情けを求めるように、言い訳を並べ立てると思われていたのだろうか。わたしが彼を殴ったことは事実だ。言い訳のしようがないし、したところで無意味だ。
上官は椅子の背もたれに体を預けた。
「お前が理由なく人に手を上げる人間だとは思っていない。それなりの理由があったと見受けるが」
理由はもちろんあるが、言っていい理由なのだろうか。お二人の名前を出すことこそ、なんだか言い訳がましい。
「言うのもくだらないような軽い理由だったのか?」
「そんなわけありません!」
つい声が大きくなる。それならきちんと言え、というような視線を受けてわたしは口を開く。
「彼が、リーン様とアーロン様の、お二人を侮辱したのが許せなかったのです」
そう言うと上官は合点がいったらしい。
わたしがリーン様の侍女であるということは上の人の何人かは知っている。だからといって扱いが特別になるわけでもないが、一応知っておけということらしい。
彼が何と言っていたかも話した。これは報告の意味合いが強い。
わたしはあれをお二人への侮辱と感じたが、それはわたしの主観だ。本当にそうであるかは上官の判断を仰いだほうがいい。
きっと彼の発言を直接聞いても、リーン様やアーロン様はさほど気にしない。おそらく、彼にもわかってもらえるように誠実な行動で自分を示すだろう。
お二人の名誉を守った、などと言うつもりはない。
わたしは感情に任せて身勝手なことをしたのだ。わたしが許せなかったというだけで、実際にお二人がどう思うかはわたしが知ることはできない。
それでも、わたしからすれば殴るくらい当然とも思える理由であるのだ。
なるほど、と上官はつぶやいた。
「たしかにそれは聞き捨てならんな。我々が何のために存在しているかをわかっていないのも問題だ」
上官は少し首を傾げて言葉を続ける。
「しかし、侍女の立場からして女王陛下へのその発言はわからんでもないが……アーロン殿のことはなぜだ? お前はあの方の従者というわけではないだろう」
「おっしゃる通りです。……が、わたしはアーロン様を尊敬しています」
自分で言ったのに、尊敬という言葉がなんだか引っかかった。だけど間違った表現ではない。

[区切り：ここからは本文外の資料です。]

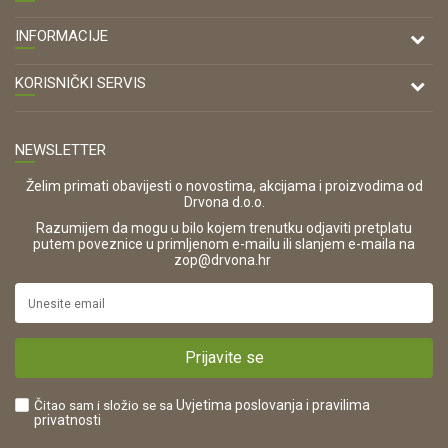
DRVONA D.O.O.
INFORMACIJE
Antuna Mihanovića 7,
47000 Karlovac
O nama
KORISNIČKI SERVIS
Kontakt
TELEFON
Opći uvjeti poslovanja
Tel: 00 385 47 646 044
Prodajna mjesta
NEWSLETTER
Zaštita privatnosti i osobnih podataka
OIB:
Korištenje kolačića
42821181683
Želim primati obavijesti o novostima, akcijama i proizvodima od
Drvona d.o.o.
Pravo na odustajanje i jednostrani raskid ugovora
ŠIFRA DJELATNOSTI:
Razumijem da mogu u bilo kojem trenutku odjaviti pretplatu
Reklamacije
16280
putem poveznice u primljenom e-mailu ili slanjem e-maila na
.
zop@drvona.hr
Isporuka
URL:
Povrat novca
https://www.drvona.hr/
Plaćanje karticama
POREZNI BROJ:
Kako kupiti?
HR42821181683
Prijavite se
Što dobivam registracijom?
Čitao sam i složio se sa
Uvjetima poslovanja
i pravilima
privatnosti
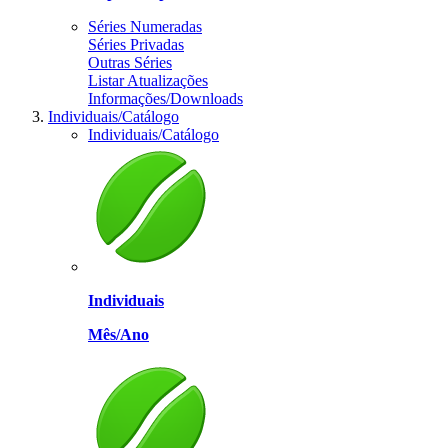
Séries Numeradas
Séries Privadas
Outras Séries
Listar Atualizações
Informações/Downloads
Individuais/Catálogo
Individuais/Catálogo
Individuais
Mês/Ano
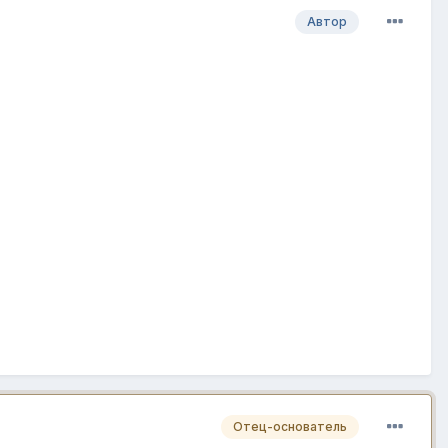
Автор
Отец-основатель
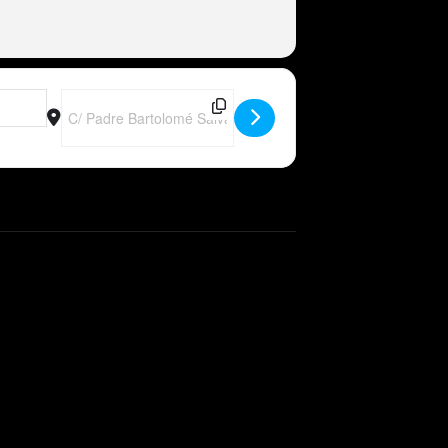
Destination Address - ESP - Peter Wackel LIVE im Bierkönig (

「それに、彼の発言は何一つ正しくありません。謂れの無いことを、軽々しく言ったことを黙認する余地がありませんでした」
以上です、と口を閉じる。勝手なことを言うな。その一言に限る。
「よし、よくわかった。エストレア、軍内の規律を乱した罰としてお前に体力訓練をいつもの三倍を課す」
「さんば……!?」
「安心しろ。どちらにも非はあるが、向こうのほうが非が重いと判断した。あちらは五倍にしておいてやる」
三倍という罰に一瞬慄いたけど、わたしの話を聞いた上でそう判断してくれたことはありがたかった。免職すらも覚悟していたのだから、それで三倍なら安いものだ。
「訓練へ戻っていい」
「はい。ありがとうございます」
「三倍の罰が終わらない限りは、剣の実技訓練はやらせんからな」
「う……、はい」
その日の夜は腕も脚も痙攣のように震えて、体が完全に死んだと思った。